[Opening Supplied records section]

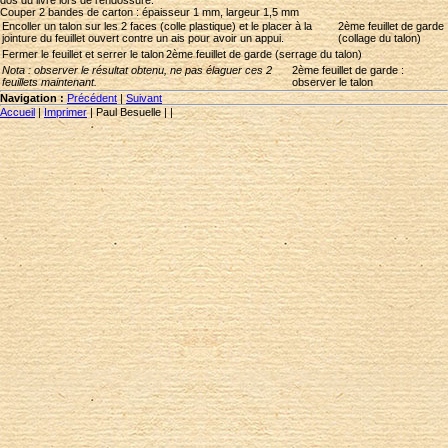
dos du livre lors de l'endossure.
Couper 2 bandes de carton : épaisseur 1 mm, largeur 1,5 mm
Encoller un talon sur les 2 faces (colle plastique) et le placer à la
2ème feuillet de garde
jointure du feuillet ouvert contre un ais pour avoir un appui.
(collage du talon)
Fermer le feuillet et serrer le talon
2ème feuillet de garde (serrage du talon)
Nota : observer le résultat obtenu, ne pas élaguer ces 2
2ème feuillet de garde :
feuillets maintenant.
observer le talon
Navigation :
Précédent
|
Suivant
Accueil
|
Imprimer
|
Paul Besuelle
|
|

[Closing Supplied records section]

Problem statement: Using the records above, find the number of lines that contain the string "talon", and give that number without further comment.

Response to this task: 5